Three ethnic Albanians were to go on trial in an unprecedented case at the UN war crimes court in The Hague yesterday, charged with murder, torture and inhuman acts allegedly committed against Serb and Albanian civilians in Kosovo in 1998.
Fatmir Limaj, 33, Haradin Bala, 57, and Isak Musliu, 34 -- all former members of the Kosovo Liberation Army (KLA) -- allegedly committed the war crimes against Serb and Albanian civilians held in a KLA prison camp in Lapushnik, eastern Kosovo, in 1998.

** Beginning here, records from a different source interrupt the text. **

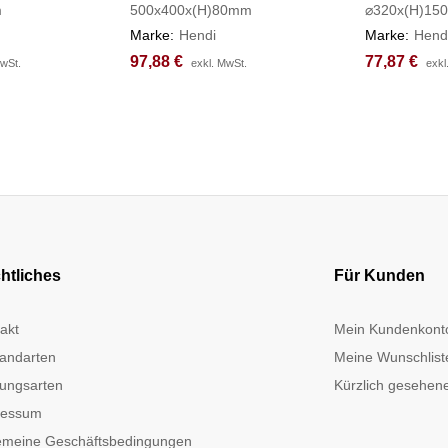
m
500x400x(H)80mm
⌀320x(H)15
Marke:
Hendi
Marke:
Hend
97,88
97,88
€
€
77,87
77,87
€
€
MwSt.
MwSt.
exkl. MwSt.
exkl. MwSt.
exkl
exkl
htliches
Für Kunden
akt
Mein Kundenkont
andarten
Meine Wunschlist
ungsarten
Kürzlich gesehene
ressum
emeine Geschäftsbedingungen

Limaj was commandant at the camp run by former Kosovo Albanian rebel leader-turned politician Hashim Thaci's KLA at the time of the alleged offences. Among the charges levelled against him are the murder of 10 Serbs and Albanians.

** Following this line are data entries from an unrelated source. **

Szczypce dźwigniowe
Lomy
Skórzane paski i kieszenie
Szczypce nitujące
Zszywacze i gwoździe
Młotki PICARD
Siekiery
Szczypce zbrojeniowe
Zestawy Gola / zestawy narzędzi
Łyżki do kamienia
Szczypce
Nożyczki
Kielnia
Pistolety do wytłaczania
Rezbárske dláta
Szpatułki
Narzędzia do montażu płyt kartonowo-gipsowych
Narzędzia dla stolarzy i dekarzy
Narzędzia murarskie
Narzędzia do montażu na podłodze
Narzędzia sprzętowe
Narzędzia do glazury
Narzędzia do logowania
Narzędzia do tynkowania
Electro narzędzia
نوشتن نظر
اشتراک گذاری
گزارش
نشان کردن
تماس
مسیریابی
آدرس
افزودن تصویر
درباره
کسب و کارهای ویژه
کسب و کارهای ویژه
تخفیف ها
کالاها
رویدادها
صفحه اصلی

According to the charge sheet, the three men "contributed to maintaining inhuman conditions in the camp ... and participating in acts of torture and physical cruelty inflicted on detainees."
Former camp guard Musliu stands accused of participating in the murder of four detainees in July 1998.
Bala is accused of taking part in the execution of 11 detainees in the same month as Serb forces were in the process of retaking the Lapushnik region.
During their initial appearance in court, the three defendants pleaded not guilty to the charges against them. The trial has already hit the headlines after an ethnic Albanian man from Kosovo pleaded not guilty yesterday before the UN war crimes court here to charges of intimidating witnesses called to testify in the trial of the three.
Beqa Beqaj, 51, from the central Kosovo village of Petrovo, insisted that he was innocent of the charges for which he could be sentenced to a maximum seven years in prison and fined US$130,000.